But current network devices are more likely to fail than older ones.
Organisations are failing to upgrade their networks as the number of ageing and obsolete devices connected to them reaches its highest level in six years.
About 51% of network devices are now ageing or obsolete, of which 27% are now in the ‘later’ stage of their product lifecycle, when the vendor begins to reduce support for the device.
Much of the increase was blamed on software-defined networking, which may be causing organisations to ‘wait and see’ before selecting and implementing new technology.
Organisations are also saving on costs thanks to global economic crisis and using ICT consumption models, which reduce the need for organisations to invest in their own IT infrastructure.
"Organisations have been far more economical in their approach, and more willing to risk getting by with ageing equipment for the sake of ‘running lean’, sometimes avoiding capex at all costs," said data published by Dimension Data.
Interestingly, the research found that obsolete devices were 25% less likely to fail than devices that were current, and, on average, it took one hour less to resolve issues on obsolete devices than on current devices.

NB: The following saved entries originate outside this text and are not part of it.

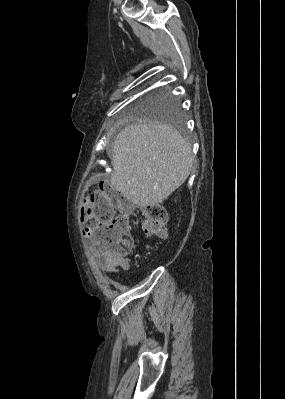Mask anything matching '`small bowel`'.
<instances>
[{
  "label": "small bowel",
  "mask_w": 285,
  "mask_h": 399,
  "mask_svg": "<svg viewBox=\"0 0 285 399\" xmlns=\"http://www.w3.org/2000/svg\"><path fill=\"white\" fill-rule=\"evenodd\" d=\"M106 262L108 263L109 266H112V263L109 260H107Z\"/></svg>",
  "instance_id": "small-bowel-1"
}]
</instances>
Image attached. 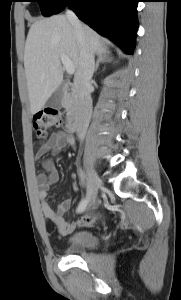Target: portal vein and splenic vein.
<instances>
[{
  "label": "portal vein and splenic vein",
  "mask_w": 181,
  "mask_h": 300,
  "mask_svg": "<svg viewBox=\"0 0 181 300\" xmlns=\"http://www.w3.org/2000/svg\"><path fill=\"white\" fill-rule=\"evenodd\" d=\"M60 58H61L62 64L64 65V67L66 69V72L69 75H72L75 72V67H74L72 61L65 55H61Z\"/></svg>",
  "instance_id": "1"
}]
</instances>
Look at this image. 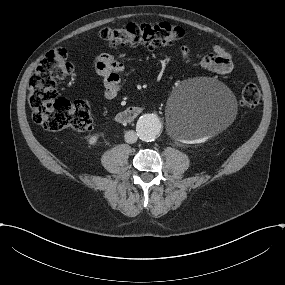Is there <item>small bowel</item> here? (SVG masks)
Here are the masks:
<instances>
[{
    "mask_svg": "<svg viewBox=\"0 0 285 285\" xmlns=\"http://www.w3.org/2000/svg\"><path fill=\"white\" fill-rule=\"evenodd\" d=\"M176 55L183 61H188L191 58V52L186 46L180 47L176 51ZM122 57L123 54L101 53L94 58L93 70L102 80L106 98H115L119 93L120 75L125 70L124 64L121 62ZM201 65L218 74H228L233 70L231 56L222 45H215L213 52L201 59Z\"/></svg>",
    "mask_w": 285,
    "mask_h": 285,
    "instance_id": "obj_1",
    "label": "small bowel"
}]
</instances>
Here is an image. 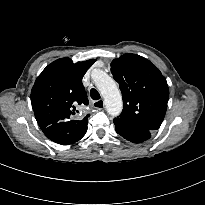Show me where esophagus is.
Segmentation results:
<instances>
[{"label": "esophagus", "instance_id": "obj_1", "mask_svg": "<svg viewBox=\"0 0 205 205\" xmlns=\"http://www.w3.org/2000/svg\"><path fill=\"white\" fill-rule=\"evenodd\" d=\"M93 106L96 108V109H103L104 108V100L103 99H99V100H96L93 102Z\"/></svg>", "mask_w": 205, "mask_h": 205}]
</instances>
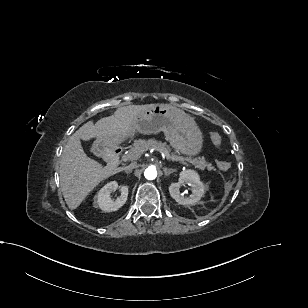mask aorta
I'll use <instances>...</instances> for the list:
<instances>
[{"mask_svg":"<svg viewBox=\"0 0 308 308\" xmlns=\"http://www.w3.org/2000/svg\"><path fill=\"white\" fill-rule=\"evenodd\" d=\"M144 176L146 179L148 180H154L157 177V170L155 167L151 166L148 167L145 171H144Z\"/></svg>","mask_w":308,"mask_h":308,"instance_id":"aorta-1","label":"aorta"}]
</instances>
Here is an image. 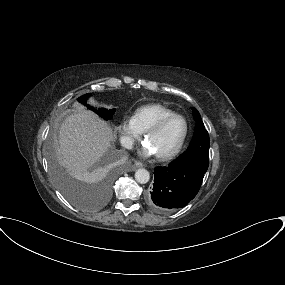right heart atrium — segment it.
Here are the masks:
<instances>
[{
    "label": "right heart atrium",
    "mask_w": 285,
    "mask_h": 285,
    "mask_svg": "<svg viewBox=\"0 0 285 285\" xmlns=\"http://www.w3.org/2000/svg\"><path fill=\"white\" fill-rule=\"evenodd\" d=\"M119 132L122 142L125 146L131 147L133 143L138 140L142 134L137 127L134 117H123L119 124Z\"/></svg>",
    "instance_id": "obj_1"
}]
</instances>
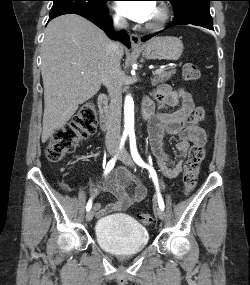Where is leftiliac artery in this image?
Returning <instances> with one entry per match:
<instances>
[{"label":"left iliac artery","instance_id":"left-iliac-artery-1","mask_svg":"<svg viewBox=\"0 0 250 285\" xmlns=\"http://www.w3.org/2000/svg\"><path fill=\"white\" fill-rule=\"evenodd\" d=\"M129 136H130V151H131L132 158L138 166H140L142 168H146L149 171L150 176H151V178L154 182L155 188H156L159 207L164 210V202H163L162 196L160 194L158 177H157L156 171L154 170V168L152 166L146 164L142 160V158L140 157V155L137 151V147H136L135 135L133 133H131Z\"/></svg>","mask_w":250,"mask_h":285}]
</instances>
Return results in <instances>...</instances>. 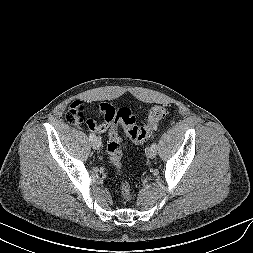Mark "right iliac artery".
<instances>
[{
  "mask_svg": "<svg viewBox=\"0 0 253 253\" xmlns=\"http://www.w3.org/2000/svg\"><path fill=\"white\" fill-rule=\"evenodd\" d=\"M95 137H96V136H95L93 133H90V134H89V138H90L91 141H92Z\"/></svg>",
  "mask_w": 253,
  "mask_h": 253,
  "instance_id": "right-iliac-artery-1",
  "label": "right iliac artery"
}]
</instances>
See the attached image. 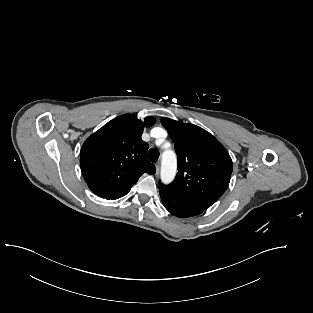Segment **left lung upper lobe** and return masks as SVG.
Wrapping results in <instances>:
<instances>
[{
  "instance_id": "5c2ea615",
  "label": "left lung upper lobe",
  "mask_w": 313,
  "mask_h": 313,
  "mask_svg": "<svg viewBox=\"0 0 313 313\" xmlns=\"http://www.w3.org/2000/svg\"><path fill=\"white\" fill-rule=\"evenodd\" d=\"M178 158L175 180L159 189L191 205L207 209L227 189L233 170L229 153L206 130L162 117Z\"/></svg>"
}]
</instances>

"Our conclusion is that a refreshed network places a heavier burden on an organisation’s support services infrastructure than an ageing network does. Based on the rate of technology failures and resolution time, and the added benefit of reduced capex, the decision to sweat network assets is sound," the research said.

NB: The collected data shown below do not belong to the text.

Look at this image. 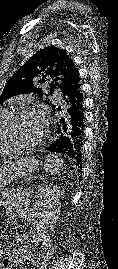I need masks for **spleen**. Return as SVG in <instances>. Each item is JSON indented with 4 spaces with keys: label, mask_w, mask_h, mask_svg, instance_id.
I'll return each mask as SVG.
<instances>
[{
    "label": "spleen",
    "mask_w": 118,
    "mask_h": 269,
    "mask_svg": "<svg viewBox=\"0 0 118 269\" xmlns=\"http://www.w3.org/2000/svg\"><path fill=\"white\" fill-rule=\"evenodd\" d=\"M45 170L49 176L56 175L63 167V160L54 154H48L45 159Z\"/></svg>",
    "instance_id": "obj_1"
}]
</instances>
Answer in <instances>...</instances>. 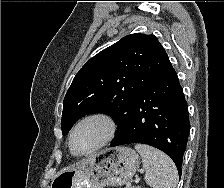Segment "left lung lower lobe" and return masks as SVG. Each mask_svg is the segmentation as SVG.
Wrapping results in <instances>:
<instances>
[{"instance_id": "obj_1", "label": "left lung lower lobe", "mask_w": 224, "mask_h": 188, "mask_svg": "<svg viewBox=\"0 0 224 188\" xmlns=\"http://www.w3.org/2000/svg\"><path fill=\"white\" fill-rule=\"evenodd\" d=\"M189 131L187 103L171 67L141 91L128 122L110 146L143 143L156 147L172 158L181 175Z\"/></svg>"}]
</instances>
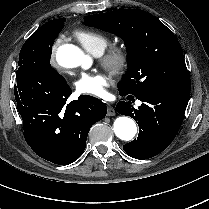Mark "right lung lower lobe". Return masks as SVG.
Returning a JSON list of instances; mask_svg holds the SVG:
<instances>
[{
  "label": "right lung lower lobe",
  "mask_w": 209,
  "mask_h": 209,
  "mask_svg": "<svg viewBox=\"0 0 209 209\" xmlns=\"http://www.w3.org/2000/svg\"><path fill=\"white\" fill-rule=\"evenodd\" d=\"M16 79L14 95L27 144L54 164L77 160L91 126L106 116V104L89 95L66 103L72 93L66 81L35 71H26Z\"/></svg>",
  "instance_id": "1"
}]
</instances>
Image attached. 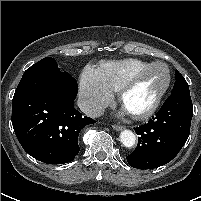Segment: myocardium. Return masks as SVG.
Returning <instances> with one entry per match:
<instances>
[{
    "mask_svg": "<svg viewBox=\"0 0 201 201\" xmlns=\"http://www.w3.org/2000/svg\"><path fill=\"white\" fill-rule=\"evenodd\" d=\"M161 65L163 66L167 71V80L162 88V90L157 94L153 102L145 109L130 113V115L137 119V120H143L151 117L160 107L165 95L170 89L171 83H172V72L170 67L161 61L153 62L147 67L143 68L142 70L135 73L133 76H131L129 79H127L121 86V88L118 91V100L123 107V102L125 99L126 94L155 66Z\"/></svg>",
    "mask_w": 201,
    "mask_h": 201,
    "instance_id": "obj_1",
    "label": "myocardium"
}]
</instances>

Raoul Tecala, Dimension Data’s business development director for networking, added: "What we’ve seen over the last 12 months is a continued growth – approximately 30% – in wireless business. But we are now also seeing an upgrade in the access switching infrastructure to support wireless connectivity.
"For example, the percentage of gigabit access switch ports increased from one-third of all ports last year to just under half (45%) this year. Also, the percentage of switches that support 10 gigabit uplinks increased from 11% to 23%. And there was a much smaller increase in the percentage of ports that support power-over-Ethernet: from just under half last year to just over half this year."

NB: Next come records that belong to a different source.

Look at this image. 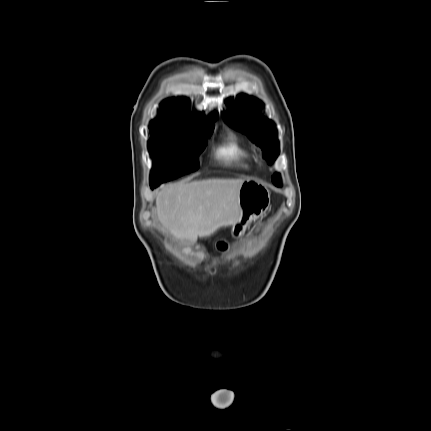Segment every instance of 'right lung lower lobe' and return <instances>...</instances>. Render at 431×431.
Masks as SVG:
<instances>
[{"mask_svg": "<svg viewBox=\"0 0 431 431\" xmlns=\"http://www.w3.org/2000/svg\"><path fill=\"white\" fill-rule=\"evenodd\" d=\"M150 186H151L152 189H154L157 185L150 183Z\"/></svg>", "mask_w": 431, "mask_h": 431, "instance_id": "98d812e1", "label": "right lung lower lobe"}]
</instances>
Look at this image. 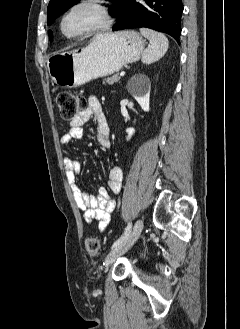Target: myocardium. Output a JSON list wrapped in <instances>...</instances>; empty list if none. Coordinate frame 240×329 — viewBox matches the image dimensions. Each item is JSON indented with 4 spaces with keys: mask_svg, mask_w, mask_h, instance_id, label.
Instances as JSON below:
<instances>
[{
    "mask_svg": "<svg viewBox=\"0 0 240 329\" xmlns=\"http://www.w3.org/2000/svg\"><path fill=\"white\" fill-rule=\"evenodd\" d=\"M83 6H91L96 8L100 15V21L84 30L75 33H67L64 29L65 20L73 13L74 10ZM112 22V12L106 0H76L61 14L58 22V29L63 37L70 40H75L104 31L111 26Z\"/></svg>",
    "mask_w": 240,
    "mask_h": 329,
    "instance_id": "myocardium-1",
    "label": "myocardium"
}]
</instances>
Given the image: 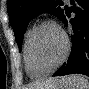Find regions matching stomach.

Tecala said: "So, while networks are generally getting older as organisations tend to sweat their network assets for as long as possible to save costs, organisations are upgrading their networks when the need for specific new features becomes more pressing."
Dimension Data’s Network Barometer Report was compiled from technology data gathered from 288 technology assessments covering 74,000 technology devices in organisations of all sizes and all industry sectors across 32 countries.